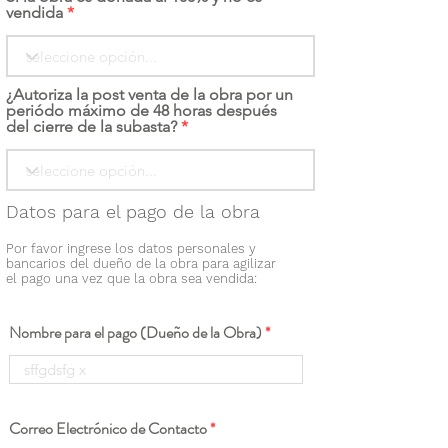
vendida
¿Autoriza la post venta de la obra por un
periódo máximo de 48 horas después
del cierre de la subasta?
Datos para el pago de la obra
Por favor ingrese los datos personales y
bancarios del dueño de la obra para agilizar
el pago una vez que la obra sea vendida:
Nombre para el pago (Dueño de la Obra)
Correo Electrónico de Contacto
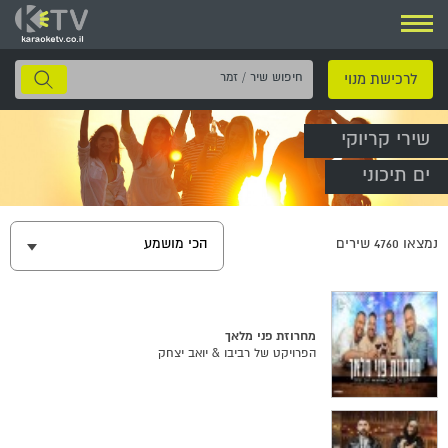
ניווט
חיפוש
לרכישת מנוי
שיר
/
שירי קריוקי
זמר
ים תיכוני
נמצאו
4760
שירים
הכי מושמע
מחרוזת פני מלאך
הפרויקט של רביבו & יואב יצחק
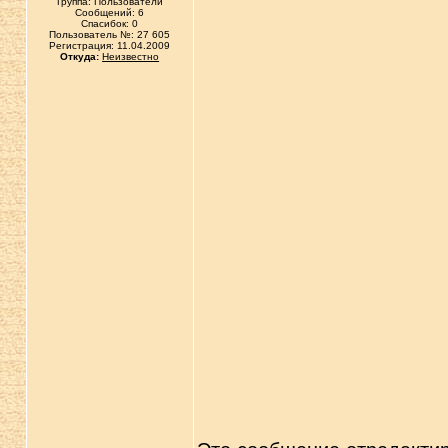
Группа: Пользователи
Сообщений: 6
Спасибок: 0
Пользователь №: 27 605
Регистрация: 11.04.2009
Откуда:
Неизвестно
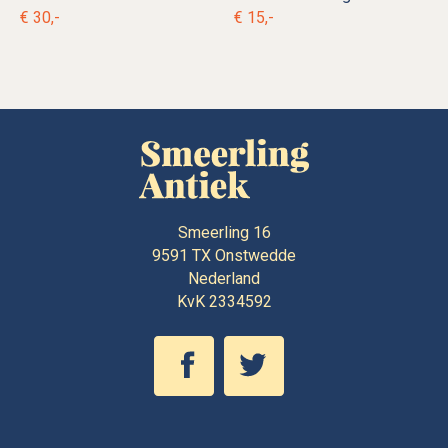
€ 30,-
€ 15,-
Smeerling 16
9591 TX
Onstwedde
Nederland
KvK 2334592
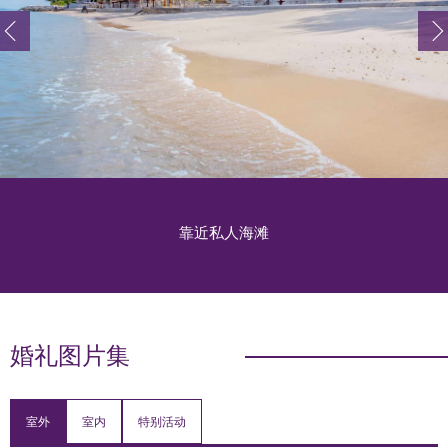
靠近私人海滩
婚礼图片集
室外
室内
特别活动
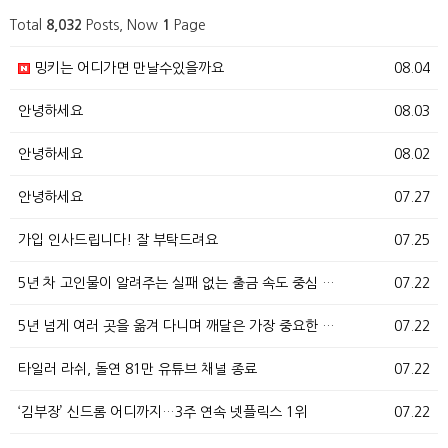
Total
8,032
Posts, Now
1
Page
밍키는 어디가면 만날수있을까요
08.04
안녕하세요
08.03
안녕하세요
08.02
안녕하세요
07.27
가입 인사드립니다! 잘 부탁드려요
07.25
5년 차 고인물이 알려주는 실패 없는 출금 속도 중심 …
07.22
5년 넘게 여러 곳을 옮겨 다니며 깨달은 가장 중요한 …
07.22
타일러 라쉬, 돌연 81만 유튜브 채널 종료
07.22
‘김부장’ 신드롬 어디까지…3주 연속 넷플릭스 1위
07.22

* **Directions**:
Go through the listing above and copy each line in which the string "para" is found.

* **Response to this task**:
Datos para el pago de la obra
bancarios del dueño de la obra para agilizar
Nombre para el pago (Dueño de la Obra)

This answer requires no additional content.